Sexton exercised not only formidable control in her work but also a remarkable visceral fortitude. Although her style and approach shifted, she continued to deal with the subjects that had concerned her from the start: personal transformations from wife to poet, from sanity to madness, from love to loss, from life to death. Her knack for autology remains in principal unmatched. Prompted to write by her long-term psychiatrist, Dr Martin Orne, she sought to make her art a salvation, an exercise which was only in part a success as her work attests to the continuous backslides from struggles with destruction to affirmation of life. In As It Was Written she expresses a deep cynicism when she says, “all in all, I’d say/ the world is strangling/ And I, in my bed each night/ listen to my twenty shoes/converse about it/And the moon/ under its dark hood/ falls out of the sky each night/ with its hungry red mouth/ to suck at my scars.” This fatalistic attitude is later supplanted by a sense of contented acceptance in The Truth the Dead Know when the poetess exclaims: “My darling, the wind falls in like stones/ from the whitehearted water and when we touch/ we enter touch entirely. No one’s alone/Men kill for this, or for as much.” But then the foreboding returns in Despair when Sexton once again begins to question the purpose of life, asking is it “The love that goes down the drain like spit?/The love that said forever, forever/ and then runs you over like a truck?” before addressing Despair itself by saying: “I don’t like you very well/You don’t suit my clothes or my cigarettes/ Why do you locate here/ as large as a tank/aiming at one half of a lifetime?” And again in All My Pretty Ones a poem about her father whom she forgives all his wrongs in the closing lines, “Whether you are pretty or not, I outlive you/ bend down my strange face to yours and forgive you,” yet later she renegades on that forgiveness. The backward and forward shift and the presence of vacillation is a continuous theme in Sexton’s work. And while hope is never far away neither is hopelessness.

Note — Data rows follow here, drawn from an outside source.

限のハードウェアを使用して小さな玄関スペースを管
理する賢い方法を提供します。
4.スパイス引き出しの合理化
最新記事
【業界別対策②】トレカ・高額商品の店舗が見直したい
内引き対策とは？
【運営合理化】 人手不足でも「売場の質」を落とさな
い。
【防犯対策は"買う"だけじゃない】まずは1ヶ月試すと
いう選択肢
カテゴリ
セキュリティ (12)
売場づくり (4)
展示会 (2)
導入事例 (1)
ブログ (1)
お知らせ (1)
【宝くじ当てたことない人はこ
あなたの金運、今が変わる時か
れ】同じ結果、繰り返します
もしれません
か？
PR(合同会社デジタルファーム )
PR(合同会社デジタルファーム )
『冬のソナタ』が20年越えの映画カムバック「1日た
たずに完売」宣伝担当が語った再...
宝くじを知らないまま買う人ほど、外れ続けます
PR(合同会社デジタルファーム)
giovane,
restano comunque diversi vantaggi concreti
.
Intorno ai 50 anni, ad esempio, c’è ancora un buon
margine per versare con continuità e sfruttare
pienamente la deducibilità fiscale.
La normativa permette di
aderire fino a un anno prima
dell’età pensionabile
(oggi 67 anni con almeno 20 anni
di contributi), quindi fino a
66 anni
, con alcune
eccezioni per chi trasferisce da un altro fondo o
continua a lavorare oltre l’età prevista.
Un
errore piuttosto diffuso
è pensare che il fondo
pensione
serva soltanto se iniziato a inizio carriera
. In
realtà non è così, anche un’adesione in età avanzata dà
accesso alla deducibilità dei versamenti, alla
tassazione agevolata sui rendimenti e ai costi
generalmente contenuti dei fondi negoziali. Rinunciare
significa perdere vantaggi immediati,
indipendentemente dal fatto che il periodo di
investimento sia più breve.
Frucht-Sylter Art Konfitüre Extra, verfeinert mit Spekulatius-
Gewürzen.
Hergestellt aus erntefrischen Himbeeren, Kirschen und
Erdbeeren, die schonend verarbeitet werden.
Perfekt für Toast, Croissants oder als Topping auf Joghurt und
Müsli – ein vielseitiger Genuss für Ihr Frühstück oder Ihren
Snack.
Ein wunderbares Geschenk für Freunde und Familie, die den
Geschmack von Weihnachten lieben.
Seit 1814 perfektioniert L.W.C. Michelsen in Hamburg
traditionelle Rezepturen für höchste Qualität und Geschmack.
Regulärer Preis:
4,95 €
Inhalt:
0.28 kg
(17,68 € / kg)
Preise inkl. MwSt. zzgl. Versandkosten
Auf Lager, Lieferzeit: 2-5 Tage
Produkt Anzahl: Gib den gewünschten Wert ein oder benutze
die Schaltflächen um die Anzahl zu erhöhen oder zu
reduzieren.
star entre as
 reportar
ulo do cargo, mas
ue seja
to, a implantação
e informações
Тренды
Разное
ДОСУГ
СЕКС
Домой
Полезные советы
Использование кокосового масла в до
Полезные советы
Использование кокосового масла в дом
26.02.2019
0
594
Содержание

The extent to which Anne Sexton connected art and self-destruction may have been symptomatic of her illness and later her addiction to pills and alcohol. For all her efforts to purge her innermost demons, her anger remained turned inward albeit she fought against it with spectacular might. Her work dares to defy convention and carries the capacity to linger in the reader’s memory with a complex unease. It makes for difficult, sometimes uncomfortable reading but it also demands to be read. And as I sit here, over three decades after her death, contemplating her work, I realise that Sexton was an embodiment of something that’s in all of us, a reminder that while we can change, a part of us never does. But beyond that, I will always think of her as a “walking miracle” in her elegant shift dress, her smouldering aristocratic face framed by a shag of liberated hair, reading her verses in her coarse patrician burr, pausing to take a drag on her cigarette before exclaiming: “A woman who writes feels too much.” I have been her kind.